> [Task data]
──────────

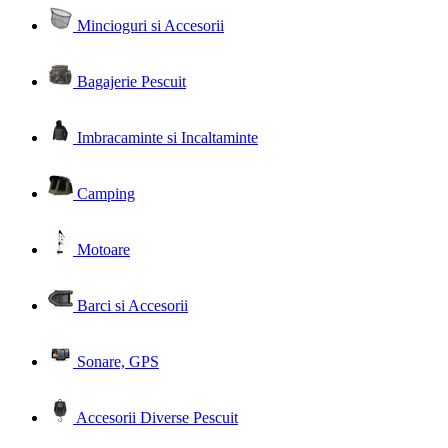
Mincioguri si Accesorii
Bagajerie Pescuit
Imbracaminte si Incaltaminte
Camping
Motoare
Barci si Accesorii
Sonare, GPS
Accesorii Diverse Pescuit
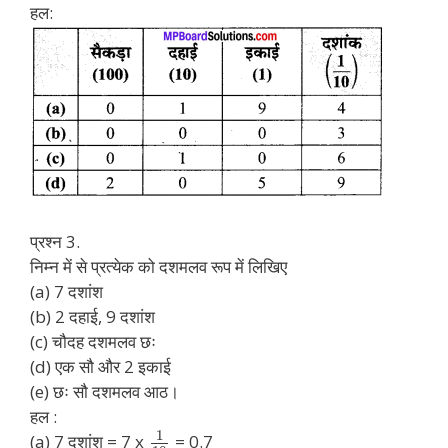
हल:
प्रश्न 3.
निम्न में से प्रत्येक को दशमलव रूप में लिखिए
(a) 7 दशांश
(b) 2 दहाई, 9 दशांश
(c) चौदह दशमलव छः
(d) एक सौ और 2 इकाई
(e) छः सौ दशमलव आठ।
हल :
1
(a) 7 दशांश = 7 x
= 0.7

──────────

> [What you should do]
Each entry above is to be duplicated exactly, and its pictures omitted.

> [Written response]
Mincioguri si Accesorii
Bagajerie Pescuit
Imbracaminte si Incaltaminte
Camping
Motoare
Barci si Accesorii
Sonare, GPS
Accesorii Diverse Pescuit
हल:
प्रश्न 3.
निम्न में से प्रत्येक को दशमलव रूप में लिखिए
(a) 7 दशांश
(b) 2 दहाई, 9 दशांश
(c) चौदह दशमलव छः
(d) एक सौ और 2 इकाई
(e) छः सौ दशमलव आठ।
हल :
1
(a) 7 दशांश = 7 x
= 0.7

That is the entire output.